Je m'astreins à sortir de mes habitudes ; il faut maintenant expliquer, citer la base légale, aiguiller son stagiaire parmi les normes actuelles : nouveau Code civil, livres, articles en chiffres romains (comment ç on ne dit plus un "1382 ?") ; il n'est plus question de se cacher derrière ces gestes posés automatiquement depuis un quart de siècle.
Ce rôle de mentor, pour peu qu'il soit pris sérieusement, invite à la relecture, à l'étude, à l'humilité de savoir dire "je ne sais pas, je ne sais plus, je dois vérifier".
Finalement, dans certaines circonstances, les rôles s'inversent et le maître devient l'apprenti.
N'est-ce pas là tout le secret d'un esprit avisé ? De toujours se considérer comme un étudiant ? Comme un avocat en cours de stage ? D'être curieux et de peut-être enfin avoir une situation, un article ou un casus sous un autre angle ? D'accepter que le jeune stagiaire peut amener un regard neuf sur une situation qui finalement est plus de son époque que de la mienne.

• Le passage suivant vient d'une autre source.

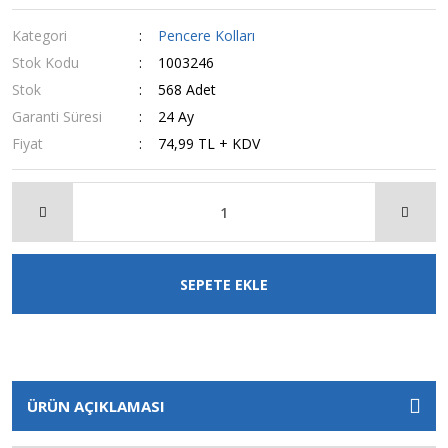
Kategori
Pencere Kolları
Stok Kodu
1003246
Stok
568 Adet
Garanti Süresi
24 Ay
Fiyat
74,99 TL + KDV
SEPETE EKLE
ÜRÜN AÇIKLAMASI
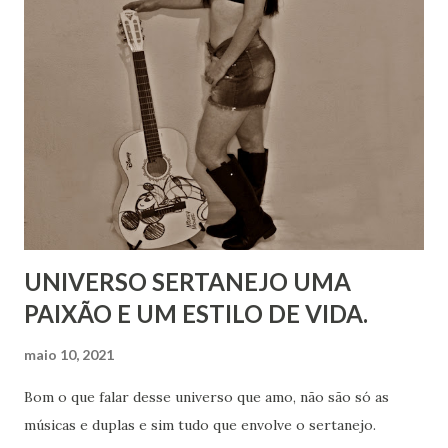
UNIVERSO SERTANEJO UMA
PAIXÃO E UM ESTILO DE VIDA.
maio 10, 2021
Bom o que falar desse universo que amo, não são só as
músicas e duplas e sim tudo que envolve o sertanejo.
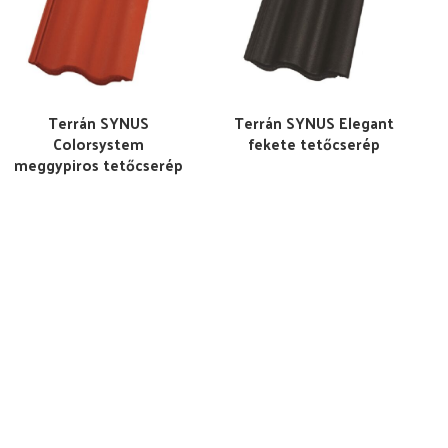
Terrán SYNUS
Terrán SYNUS Elegant
Colorsystem
fekete tetőcserép
meggypiros tetőcserép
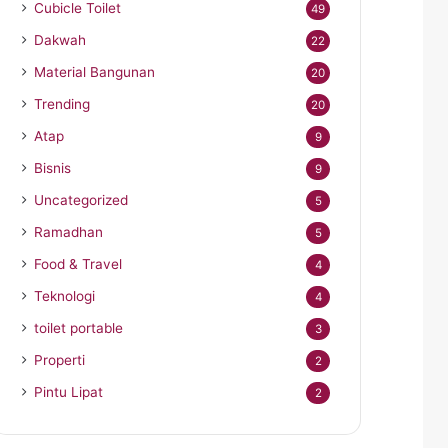
Cubicle Toilet
49
Dakwah
22
Material Bangunan
20
Trending
20
Atap
9
Bisnis
9
Uncategorized
5
Ramadhan
5
Food & Travel
4
Teknologi
4
toilet portable
3
Properti
2
Pintu Lipat
2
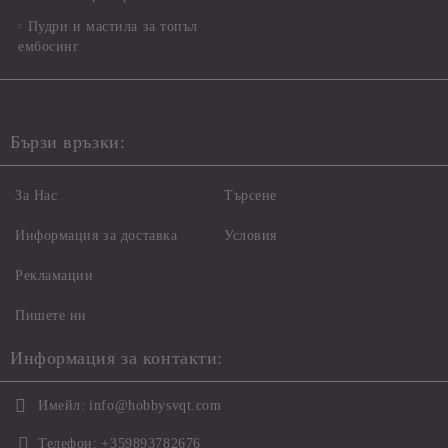
Пудри и мастила за топъл
ембосинг
Бързи връзки:
За Нас
Търсене
Информация за доставка
Условия
Рекламации
Пишете ни
Информация за контакти:
Имейл:
info@hobbysvqt.com
Телефон:
+359893782676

Mais du savoir-faire nous en avons et c'est quand je rédige un courrier en quelques minutes sous les yeux étonnés du catechumen que je me rends compte de la facilité avec laquelle j'accomplis aujourd'hui certaines tâches sans y penser, comme un musicien ne pense plus à ses notes, une danseuse à ses pas : je suis la Denitsa Ikonomova du Barreau.
je suis enfin fier de transmettre notre déontologie, cette idée que les choses se font dans une certain cadre, en respectant certaines règles garantes du bon fonctionnement du système, préceptes situés entre l'amour du client et l'amour de sa famille prétorienne.
Cette idée de noblesse dans l'exercice de l'art qui nous distingue des "marchands de droit" de la section conseils du télé moustique.
Je garderai -évidemment- pour moi la fierté que je ressens quelques fois, en faisant bien attention de ne pas la laisser se transformer en orgueil, car ce n'est plus de moi dont il s'agit à présent, mais de tout faire pour au plus vite pouvoir lâcher le vélo sur lequel l'apprenti s'éloigne sans petites roues, sous notre regard inquiet, mais confiant et bienveillant.
Ce compagnonnage médiéval s'inscrit dans les gênes de notre profession, et peut créer des liens aussi durs que l'airain.
Encore en fin de carrière d'aucuns vous demanderont au détour d'une audience qui était votre patron et j'espère que tous les stagiaires de cette année citeront leur mandarin avec fierté.
Bienvenue au Barreau chers Padawans.